Dennin Aleste 2 is the cancelled Sega Mega CD sequel to the cult shump developed by Compile also known in the west as Robo Aleste, the title they gave to the first game when it was published in USA and Europe in 1993. A few characters artwork was found by VGDensetsu in old japanese magazines Beep! Mega Drive (January and February 1993) and Mega Drive Fan (February 1993).
It seems Robo Aleste was poorly received by reviews and some fans, receiving a mid-low score of 24 / 40 by Famitsu. This could be the reason why Compile decided to cancel the sequel.
If you can read the details found in the japanese scans preserved in this page, please let us know if there’s some interesting info about the game!
Dragon’s Heaven (ドラゴンズヘブン) is a cancelled JRPG that was in development by Digitalware in the late ’90s, planned to be published for the Super Famicom and later on the Sega Saturn by Data East (?). We found out about this unreleased RPG thanks to Video Games Densetsu, which found some images on old japanese gaming magazines, such as Sega Saturn Magazine (November 1996).
As you can see from artwork and screenshots, the game was heavily inspired by Dragon Quest, Breath of Fire and Akira Toriyama style. Turn-based combat were shown in a top-down isometric view, featuring at least 5 playable characters at the same time.
We can speculate Digitalware tried to use the popular roleplay novel conceived in Maru-Katsu magazine to create a new roleplay video game, first on the Super Famicom and later on the Sega Saturn. For some reasons, the project was canned on both occasions, and then forgotten by everyone.
If you could read the description in these japanese scans, please let us know if there are more details about this lost project!
Ushiwakamaru Saburota Monogatari: 24-Jikan Tatakaemasu Ka? (牛若丸三郎太物語～２４時間戦えますか？) is a cancelled adventure / RPG that was in production by Sega around 1991 for their Mega Drive. Some images were found on Beep! MegaDrive magazine (January 1991) and Mega Drive Fan magazine (April 1991) by VGDensetsu and GDRI. It seems the game was based on… “a businessman character portrayed by Saburo Tokito in commercials for Regain energy drink”?
We can bet this one would have never been published in USA / Europe if ever completed. It looks a bit like Rent a Hero, but probably the two games are not related in any way.
If you can find more images in old japanese magazines, please let us know!
“The only screenshots I’ve found are in this vaguely worded capsule preview from the February 1993 issue of (Diehard) Gamefan.”
“Apros was mentioned again in the June 1993 Gamefan, where the letters columnist informed a reader that the guy who was developing Apros has left Wolfteam (along with many others) and is starting his own company. He told Kei that he will continue development but is unsure of what format Apros will appear on. (It may be several.)”
“It’s a fantasy adventure game with lots of (non-CG) animation. I’ve got the PC-98 game, and I’ve got a magazine that shows screens from *before* the Mega CD version was canned… and I’ve got to say, it looks nothing at all like those pics from the Gamefan mag.”
VGDensetsu also found more images in Beep! Mega Drive magazine (November 1992 + February 1993)
If you find out more about this lost game, please let us know!
Outworld 2375 AD is a cancelled Sega Mega Drive / Genesis racing game that was in development around 1993. A single screenshot was published in Sega Visions magazine (Issue 15), where they wrote it was being developed as one of the games with Heartbeat Personal Trainer support.
“Outworld 2375 AD enters you in a thrilling outer-space race for your freedom”
As we can read on Sega Retro, the Heartbeat Personal Trainer is a rare variation of the Sega Mega Drive, released in 1993:
“[…] came bundled with exercise software and motion sensors which are only compatible with this unit.
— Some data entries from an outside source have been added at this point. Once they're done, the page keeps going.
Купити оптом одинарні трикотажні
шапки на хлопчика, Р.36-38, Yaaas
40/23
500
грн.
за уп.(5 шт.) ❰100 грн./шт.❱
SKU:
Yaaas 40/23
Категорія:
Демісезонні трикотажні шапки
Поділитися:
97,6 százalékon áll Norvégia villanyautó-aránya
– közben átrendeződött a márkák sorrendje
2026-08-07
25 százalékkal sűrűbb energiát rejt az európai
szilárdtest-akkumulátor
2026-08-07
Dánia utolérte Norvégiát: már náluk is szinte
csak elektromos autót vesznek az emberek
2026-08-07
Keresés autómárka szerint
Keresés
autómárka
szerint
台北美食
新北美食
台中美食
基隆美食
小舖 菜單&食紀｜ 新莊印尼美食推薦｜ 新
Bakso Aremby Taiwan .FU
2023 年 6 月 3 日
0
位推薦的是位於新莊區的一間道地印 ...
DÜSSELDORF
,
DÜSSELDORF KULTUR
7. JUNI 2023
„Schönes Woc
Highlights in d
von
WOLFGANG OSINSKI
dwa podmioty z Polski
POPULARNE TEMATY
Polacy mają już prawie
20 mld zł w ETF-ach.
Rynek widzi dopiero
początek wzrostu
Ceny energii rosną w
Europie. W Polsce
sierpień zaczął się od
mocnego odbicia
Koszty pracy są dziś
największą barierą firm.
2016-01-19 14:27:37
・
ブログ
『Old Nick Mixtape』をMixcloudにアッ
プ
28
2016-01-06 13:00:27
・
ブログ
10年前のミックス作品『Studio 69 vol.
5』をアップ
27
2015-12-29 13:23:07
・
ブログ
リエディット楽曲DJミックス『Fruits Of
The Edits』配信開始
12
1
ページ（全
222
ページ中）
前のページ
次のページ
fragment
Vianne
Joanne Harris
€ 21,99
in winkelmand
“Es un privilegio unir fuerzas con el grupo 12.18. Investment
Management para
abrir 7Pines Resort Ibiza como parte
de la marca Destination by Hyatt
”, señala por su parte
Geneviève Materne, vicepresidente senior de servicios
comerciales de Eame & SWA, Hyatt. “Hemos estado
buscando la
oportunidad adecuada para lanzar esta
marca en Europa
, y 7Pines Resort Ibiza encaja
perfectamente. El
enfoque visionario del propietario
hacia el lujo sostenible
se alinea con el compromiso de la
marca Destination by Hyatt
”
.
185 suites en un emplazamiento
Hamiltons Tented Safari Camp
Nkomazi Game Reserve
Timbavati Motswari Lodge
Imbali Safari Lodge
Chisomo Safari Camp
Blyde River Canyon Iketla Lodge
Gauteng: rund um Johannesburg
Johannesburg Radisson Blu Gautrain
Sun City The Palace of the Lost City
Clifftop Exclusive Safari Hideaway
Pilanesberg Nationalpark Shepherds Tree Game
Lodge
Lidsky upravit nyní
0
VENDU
A sensor can be connected to the unit which monitors the user’s heartbeat, which in turn controls the speed of an on-screen Kangaroo (Joey), the aim being to keep your heartbeat at a certain rate by exercising. Other sensors can detect movement, and past exercise history can be saved and compared with others […] Though not a requirement, the unit was designed to be used in conjunction with exercise equipment, e.g. treadmills, exercise bikes, etc.”
Using the Heartbeat Personal Trainer features they could implement motion controls and let people to exercise while playing. We can assume in Outworld 2375 AD you could have been able to run on your treadmill or exercise bike to move your vehicle in the game.
“video game programs sold in the form of cartridges and cassettes. Games and playthings; gymnastic and sporting articles not included in other classes; decorations for Christmas trees.”
A collector on Nintendo Age also found some promotional reversal films with more images from this lost game. By reading the same topic, it seems another collector may own a Outworld 2375 AD prototype, so we can hope to see more from it in the future.